MATERIAL PROVIDED Block Start
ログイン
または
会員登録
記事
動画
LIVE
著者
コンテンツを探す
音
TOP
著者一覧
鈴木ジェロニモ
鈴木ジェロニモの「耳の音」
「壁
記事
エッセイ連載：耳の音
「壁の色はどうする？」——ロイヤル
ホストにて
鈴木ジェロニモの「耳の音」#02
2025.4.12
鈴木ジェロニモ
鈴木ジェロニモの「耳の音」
MATERIAL PROVIDED Block End
▶ [WORK REQUEST]
Copy the data above exactly. Every line must be included.

▶ [SOLUTION TO THIS EXERCISE]
ログイン
または
会員登録
記事
動画
LIVE
著者
コンテンツを探す
音
TOP
著者一覧
鈴木ジェロニモ
鈴木ジェロニモの「耳の音」
「壁
記事
エッセイ連載：耳の音
「壁の色はどうする？」——ロイヤル
ホストにて
鈴木ジェロニモの「耳の音」#02
2025.4.12
鈴木ジェロニモ
鈴木ジェロニモの「耳の音」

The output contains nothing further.